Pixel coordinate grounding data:
########

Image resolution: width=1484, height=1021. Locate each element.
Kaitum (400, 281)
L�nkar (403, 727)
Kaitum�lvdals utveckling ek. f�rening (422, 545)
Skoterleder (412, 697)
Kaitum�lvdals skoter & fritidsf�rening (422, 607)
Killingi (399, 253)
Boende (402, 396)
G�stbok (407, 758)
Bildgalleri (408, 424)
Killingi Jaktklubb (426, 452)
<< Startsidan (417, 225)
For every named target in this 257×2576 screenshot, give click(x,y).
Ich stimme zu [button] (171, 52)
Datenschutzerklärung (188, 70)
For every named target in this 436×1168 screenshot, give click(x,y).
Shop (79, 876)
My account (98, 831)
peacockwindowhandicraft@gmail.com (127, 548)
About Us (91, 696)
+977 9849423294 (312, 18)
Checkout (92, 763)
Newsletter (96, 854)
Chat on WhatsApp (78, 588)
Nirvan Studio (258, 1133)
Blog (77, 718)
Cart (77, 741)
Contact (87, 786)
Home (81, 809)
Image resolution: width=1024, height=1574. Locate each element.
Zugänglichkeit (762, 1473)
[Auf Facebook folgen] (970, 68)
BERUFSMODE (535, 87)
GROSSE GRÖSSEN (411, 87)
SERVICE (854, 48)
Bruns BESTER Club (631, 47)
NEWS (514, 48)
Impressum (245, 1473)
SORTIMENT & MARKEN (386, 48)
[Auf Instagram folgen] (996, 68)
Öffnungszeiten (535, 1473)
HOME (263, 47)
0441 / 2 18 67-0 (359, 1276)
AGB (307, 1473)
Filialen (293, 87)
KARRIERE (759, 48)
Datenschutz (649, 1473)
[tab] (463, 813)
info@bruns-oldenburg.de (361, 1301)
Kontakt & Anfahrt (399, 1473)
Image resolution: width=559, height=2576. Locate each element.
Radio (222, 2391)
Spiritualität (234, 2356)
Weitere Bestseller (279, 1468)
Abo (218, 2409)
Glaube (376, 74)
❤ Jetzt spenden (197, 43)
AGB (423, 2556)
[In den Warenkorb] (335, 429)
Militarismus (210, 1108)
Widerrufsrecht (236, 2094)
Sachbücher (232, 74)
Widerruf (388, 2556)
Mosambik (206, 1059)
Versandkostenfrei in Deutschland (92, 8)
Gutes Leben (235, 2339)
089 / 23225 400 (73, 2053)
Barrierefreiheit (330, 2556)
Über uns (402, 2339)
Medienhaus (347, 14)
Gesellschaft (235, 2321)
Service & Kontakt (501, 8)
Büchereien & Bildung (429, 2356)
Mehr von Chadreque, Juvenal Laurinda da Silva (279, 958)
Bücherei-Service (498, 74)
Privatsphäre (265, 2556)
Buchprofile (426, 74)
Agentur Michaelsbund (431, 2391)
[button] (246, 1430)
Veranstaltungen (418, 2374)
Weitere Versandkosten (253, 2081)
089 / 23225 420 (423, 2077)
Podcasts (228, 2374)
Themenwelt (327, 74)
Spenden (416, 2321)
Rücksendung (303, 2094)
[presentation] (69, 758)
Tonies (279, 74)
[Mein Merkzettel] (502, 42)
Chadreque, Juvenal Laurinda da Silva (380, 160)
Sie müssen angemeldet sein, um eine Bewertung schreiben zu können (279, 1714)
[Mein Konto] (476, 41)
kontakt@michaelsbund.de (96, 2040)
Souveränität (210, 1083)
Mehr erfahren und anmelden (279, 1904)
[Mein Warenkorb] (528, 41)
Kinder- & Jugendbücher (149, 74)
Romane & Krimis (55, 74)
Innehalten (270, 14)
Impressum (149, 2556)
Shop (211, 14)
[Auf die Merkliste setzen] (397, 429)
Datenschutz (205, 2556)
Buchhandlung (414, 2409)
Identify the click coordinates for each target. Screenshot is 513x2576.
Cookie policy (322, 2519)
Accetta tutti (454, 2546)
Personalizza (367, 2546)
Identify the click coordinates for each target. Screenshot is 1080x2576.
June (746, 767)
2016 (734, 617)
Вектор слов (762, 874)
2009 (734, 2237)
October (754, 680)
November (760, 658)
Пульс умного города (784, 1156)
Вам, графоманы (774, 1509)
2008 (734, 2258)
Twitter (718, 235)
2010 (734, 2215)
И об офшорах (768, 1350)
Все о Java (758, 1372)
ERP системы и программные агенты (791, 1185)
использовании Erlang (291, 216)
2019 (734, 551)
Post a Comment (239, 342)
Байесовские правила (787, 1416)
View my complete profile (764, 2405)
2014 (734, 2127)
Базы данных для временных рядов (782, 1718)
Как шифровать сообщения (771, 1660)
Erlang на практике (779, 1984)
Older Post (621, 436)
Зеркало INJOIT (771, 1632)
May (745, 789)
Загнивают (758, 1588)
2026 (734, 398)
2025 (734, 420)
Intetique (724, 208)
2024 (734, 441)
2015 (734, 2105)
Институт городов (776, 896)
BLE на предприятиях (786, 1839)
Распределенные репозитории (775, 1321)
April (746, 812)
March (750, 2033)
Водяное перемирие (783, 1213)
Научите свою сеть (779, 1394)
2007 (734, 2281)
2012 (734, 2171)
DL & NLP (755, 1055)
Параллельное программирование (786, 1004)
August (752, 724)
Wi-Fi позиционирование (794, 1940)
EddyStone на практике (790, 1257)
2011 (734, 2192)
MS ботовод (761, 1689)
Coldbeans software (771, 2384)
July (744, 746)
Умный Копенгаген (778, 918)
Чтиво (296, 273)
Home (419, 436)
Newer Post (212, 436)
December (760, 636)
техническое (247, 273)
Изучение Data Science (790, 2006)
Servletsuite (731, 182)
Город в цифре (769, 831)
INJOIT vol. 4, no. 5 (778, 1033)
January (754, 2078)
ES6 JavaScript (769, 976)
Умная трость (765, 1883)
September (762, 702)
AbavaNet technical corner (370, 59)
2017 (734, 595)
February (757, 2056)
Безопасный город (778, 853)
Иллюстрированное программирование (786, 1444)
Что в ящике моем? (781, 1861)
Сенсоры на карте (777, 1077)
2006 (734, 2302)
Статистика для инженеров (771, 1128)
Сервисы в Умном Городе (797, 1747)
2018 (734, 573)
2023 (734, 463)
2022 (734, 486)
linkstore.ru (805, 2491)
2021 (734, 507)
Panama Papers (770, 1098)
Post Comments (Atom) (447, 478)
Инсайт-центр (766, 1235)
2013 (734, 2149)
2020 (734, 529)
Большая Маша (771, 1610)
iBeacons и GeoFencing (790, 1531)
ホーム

########

Would you output, from the records above, exactly the run of lines that starts at the line containing "AGB (307, 1473)" and ends at the line containing "Chadreque, Juvenal Laurinda da Silva (380, 160)", and only that run?

▶ [ANSWER BOX]:
AGB (307, 1473)
Filialen (293, 87)
KARRIERE (759, 48)
Datenschutz (649, 1473)
[tab] (463, 813)
info@bruns-oldenburg.de (361, 1301)
Kontakt & Anfahrt (399, 1473)
Image resolution: width=559, height=2576. Locate each element.
Radio (222, 2391)
Spiritualität (234, 2356)
Weitere Bestseller (279, 1468)
Abo (218, 2409)
Glaube (376, 74)
❤ Jetzt spenden (197, 43)
AGB (423, 2556)
[In den Warenkorb] (335, 429)
Militarismus (210, 1108)
Widerrufsrecht (236, 2094)
Sachbücher (232, 74)
Widerruf (388, 2556)
Mosambik (206, 1059)
Versandkostenfrei in Deutschland (92, 8)
Gutes Leben (235, 2339)
089 / 23225 400 (73, 2053)
Barrierefreiheit (330, 2556)
Über uns (402, 2339)
Medienhaus (347, 14)
Gesellschaft (235, 2321)
Service & Kontakt (501, 8)
Büchereien & Bildung (429, 2356)
Mehr von Chadreque, Juvenal Laurinda da Silva (279, 958)
Bücherei-Service (498, 74)
Privatsphäre (265, 2556)
Buchprofile (426, 74)
Agentur Michaelsbund (431, 2391)
[button] (246, 1430)
Veranstaltungen (418, 2374)
Weitere Versandkosten (253, 2081)
089 / 23225 420 (423, 2077)
Podcasts (228, 2374)
Themenwelt (327, 74)
Spenden (416, 2321)
Rücksendung (303, 2094)
[presentation] (69, 758)
Tonies (279, 74)
[Mein Merkzettel] (502, 42)
Chadreque, Juvenal Laurinda da Silva (380, 160)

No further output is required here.